Jesus wins the victory over the devil by using the sword of the Spirit,
which is the Word of God. He does what Adam and the people of Israel had failed
to do, what you have failed to do. Like you, Jesus is tempted in every way
(Hebrews 4:15); but there is a big, important difference: He is not overcome!
In doing so, Jesus supplies you with the example of how you can use the
Word of God to win victories over the temptations that come to you from Satan. But
we dare not leave it there. Jesus as a moral example, a model, does not save
you. Christ the Substitute, the One who keeps the Law perfectly, the One who
obeys His heavenly Father’s will willingly, the One who gives up His holy
precious blood for you, the One who gives His innocent life into suffering and
death in exchange for your sin and disobedience, He is the One who saves you.
See how Luke has layered
blessing upon blessing for you in this Gospel. He begins by assuring you that
Jesus is full of the Holy Spirit, so that you may be assured that you also are
full of the Holy Spirit. Now Luke wants you to know that the Holy Spirit
deliberately and purposefully leads Jesus into the wilderness for you. You can
probably guess why Luke wants you to know this: Luke wants you to see and
believe that the Holy Spirit has likewise led you to wherever you are today.
No, you probably do not
feel the Spirit taking you by the hand and leading you (or dragging you)
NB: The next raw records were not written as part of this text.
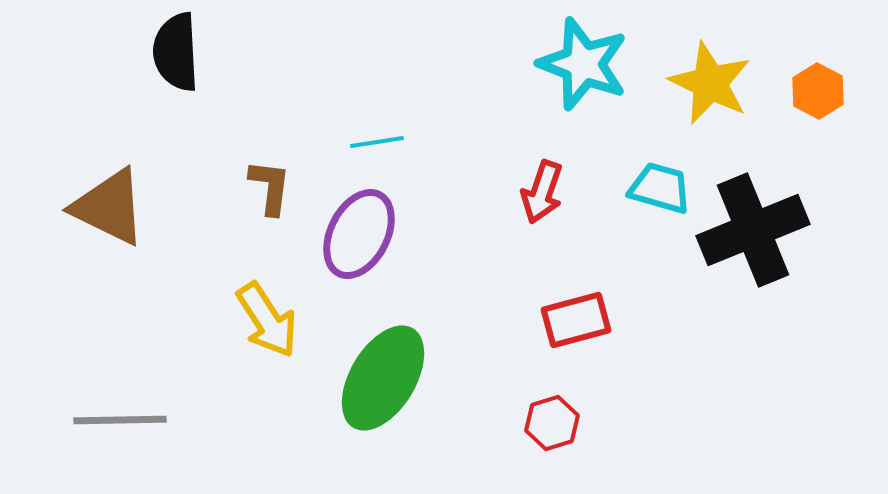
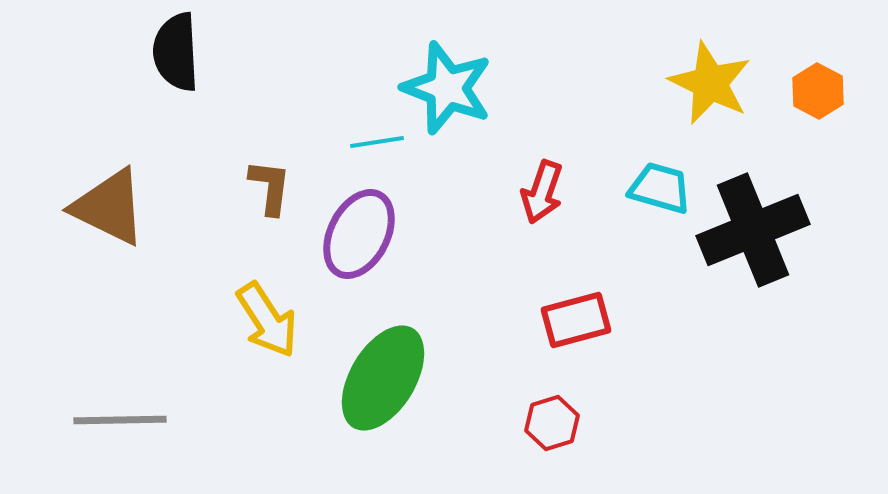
cyan star: moved 136 px left, 24 px down
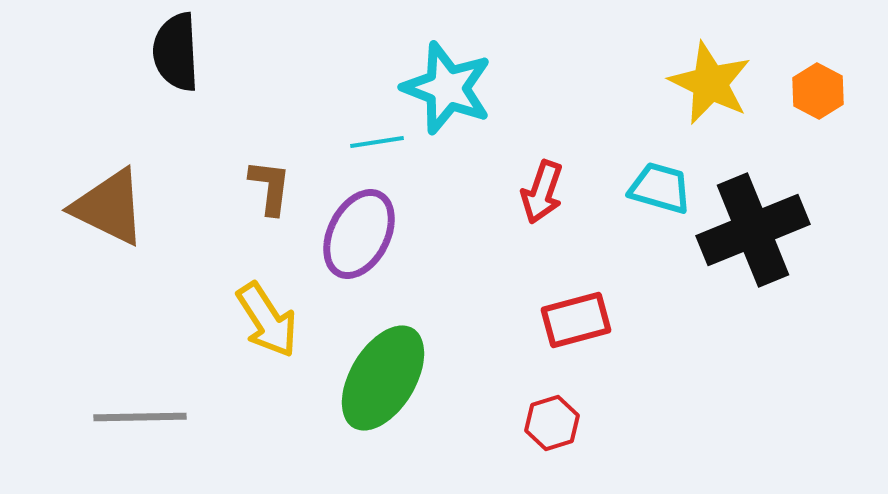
gray line: moved 20 px right, 3 px up
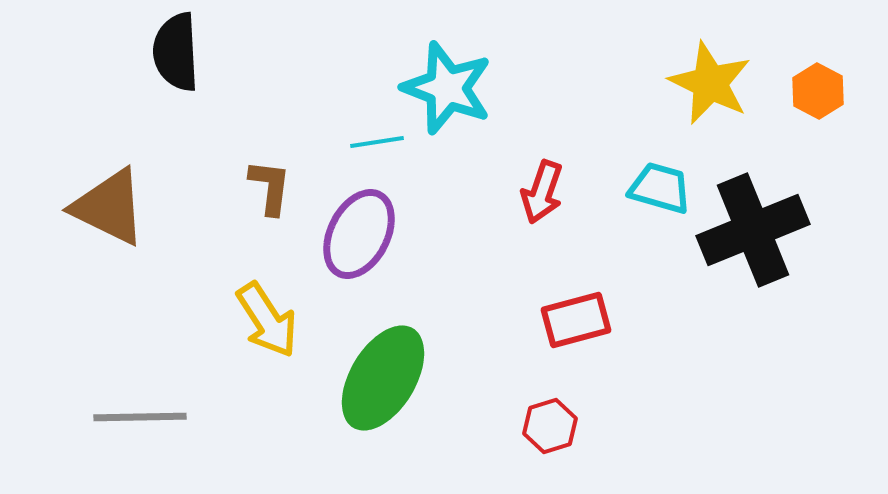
red hexagon: moved 2 px left, 3 px down
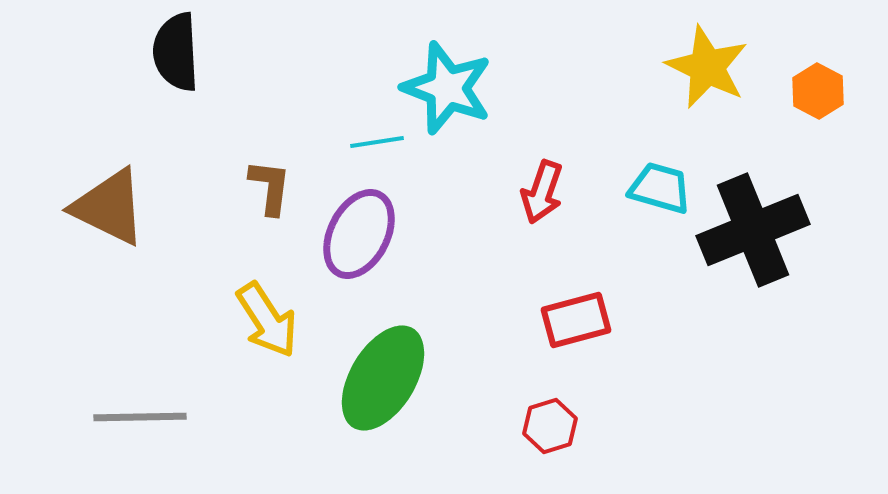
yellow star: moved 3 px left, 16 px up
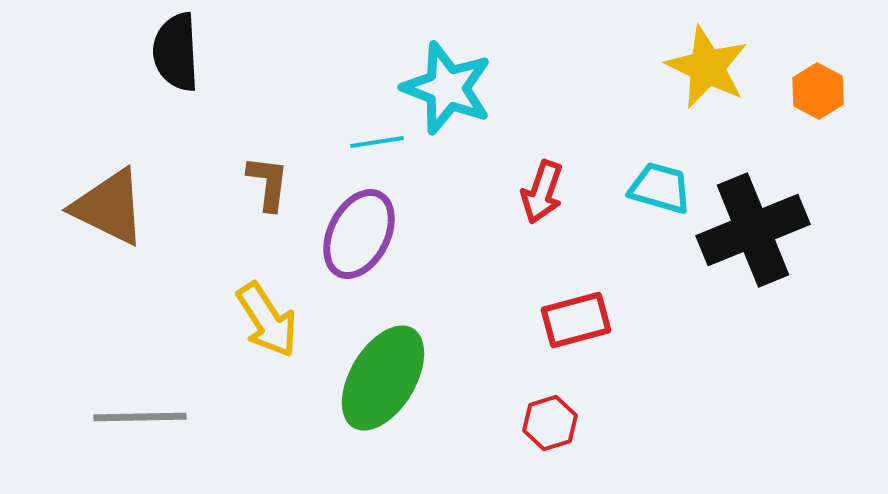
brown L-shape: moved 2 px left, 4 px up
red hexagon: moved 3 px up
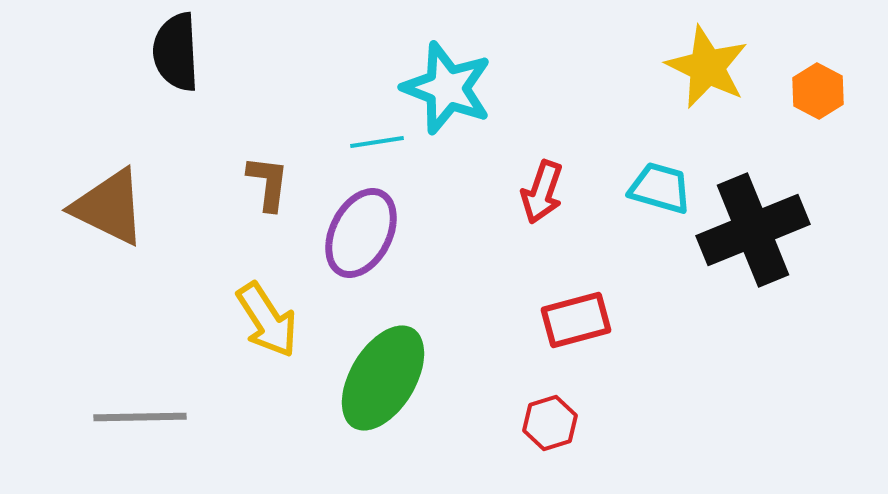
purple ellipse: moved 2 px right, 1 px up
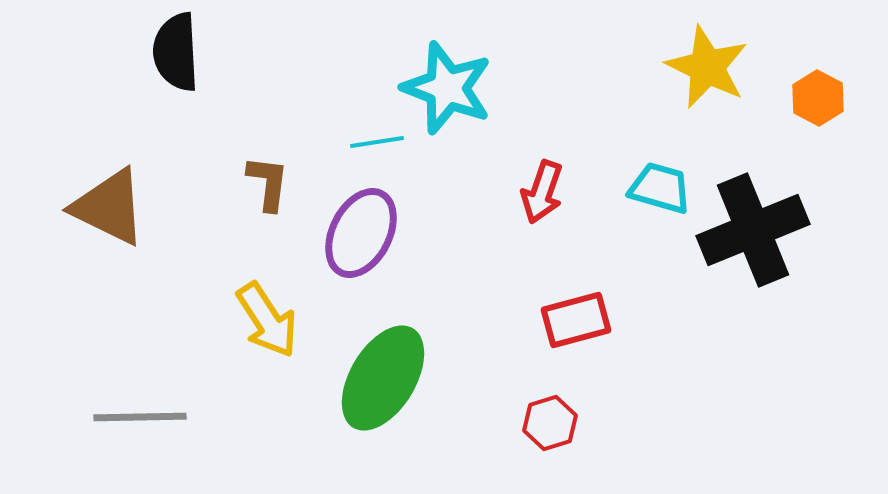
orange hexagon: moved 7 px down
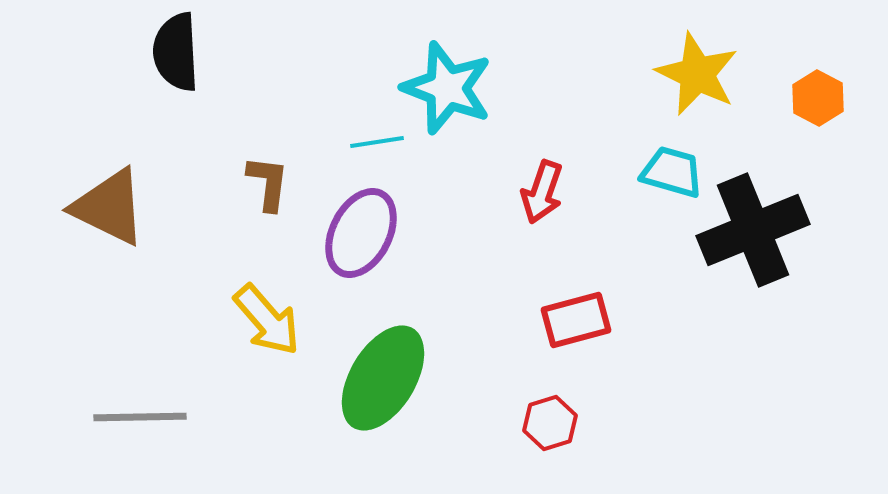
yellow star: moved 10 px left, 7 px down
cyan trapezoid: moved 12 px right, 16 px up
yellow arrow: rotated 8 degrees counterclockwise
through your day. Jesus likely didn’t feel it, either, soaked as He was in the
fullness of your humanity, loaded down with the world’s sin. No, you probably
do not feel especially spiritual as you struggle with your family, your
co-workers, or with the other obstacles that spring up in your path. Jesus did
not feel especially spiritual either. All Jesus had was Bible verses for His
defense.
No, you probably do not
feel terribly strong every single day. You might feel weakened by the constant
effort. You might feel empty. You might feel hungry for something that you
cannot identify, much less satisfy. That is precisely why St. Luke has written
you today’s Gospel in the manner that he has! “Jesus, full of the Holy Spirit,
returned from the Jordan and was led by the Spirit in the wilderness.”
Because of God’s miracle
of Baptism, you are within your rights to reword this sentence so that it
speaks more personally about you. In place of Jesus’ name, insert your own: “I,
John (or Jane or whoever), full of the Holy Spirit, returned to my Baptism and
was led by the Spirit into the wilderness.”
How do you know the Holy
Spirit is with you? Because God’s Word says so! You might not feel the Holy
Spirit as you leave worship today and head out into the wilderness this week,
but He is with you nonetheless, poured out upon you in Holy Baptism, breathed
into you by the Word of Christ’s absolution. Because He is with you, you now
possess all His benefits and gifts—not the least of which are forgiveness,
salvation, and eternal life. Indeed, through the work of the Holy Spirit and
for the sake of Christ and His perfect obedience and atoning death, you are
forgiven for all of your sins.
In the name of the
Father and of the Son and of the Holy Spirit. Amen.